Coral reefs are sensitive ecosystems that rarely survive sea temperatures above 32 degrees Celsius, yet coral reef fauna thrives in the Persian Gulf, where scientists hope to find clues about climate change survival.
A diver inspects transplanted coral near Dibba Port in Fujairah, United Arab Emirates, June 15, 2020. Picture taken June 15, 2020. REUTERS/Christopher Pike - RC2MBH9IA8NL

A thunderstorm is growling in the distance while marine biologists Matt Mitchell and Noura al-Mansoori help Dain McParland, the captain, to load a boat with diving gear. December is around the corner and Abu Dhabi is experiencing one of its rare rainy days. The crew knows that it will have to complete its mission quickly. Mansoori, one of the few female Emiratis in the discipline, carries with her a hammer to retrieve cubes of dead coral that she had placed underwater months before. Mitchell, a jovial British citizen, wants to place sensors to collect information on marine sediments.

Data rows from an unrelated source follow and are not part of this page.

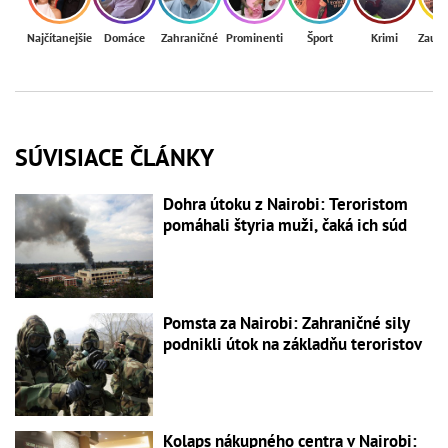
Najčítanejšie
Domáce
Zahraničné
Prominenti
Šport
Krimi
Zaují
SÚVISIACE ČLÁNKY
Dohra útoku z Nairobi: Teroristom
pomáhali štyria muži, čaká ich súd
Pomsta za Nairobi: Zahraničné sily
podnikli útok na základňu teroristov
Kolaps nákupného centra v Nairobi:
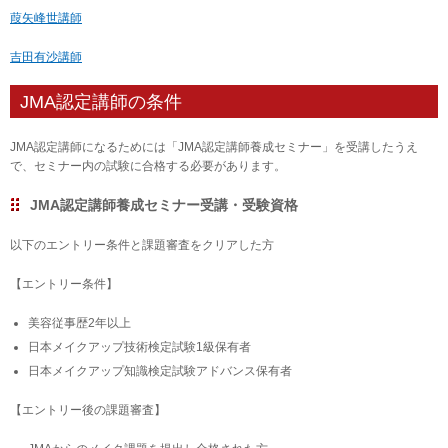
葭矢峰世講師
吉田有沙講師
JMA認定講師の条件
JMA認定講師になるためには「JMA認定講師養成セミナー」を受講したうえ
で、セミナー内の試験に合格する必要があります。
JMA認定講師養成セミナー受講・受験資格
以下のエントリー条件と課題審査をクリアした方
【エントリー条件】
美容従事歴2
年以上
日本メイクアップ技術検定試験1級保有者
日本メイクアップ知識検定試験アドバンス保有者
【エントリー後の課題審査】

The 10-meter Arabian Craft soon leaves its mooring in a small harbor nestled between the presidential palace and the seven-star hotel Emirates Palace. The boat speeds to its destination. Al-Dhabiya, west of the UAE capital, is one of the biologists’ main research sites. The patchy coral reef is close to the shore in a protected marine area where fishing is not allowed. While the reef has a lower biodiversity and less coral cover than other iconic spots in Indonesia or Australia, its ability to endure extreme weather conditions makes it exceptional.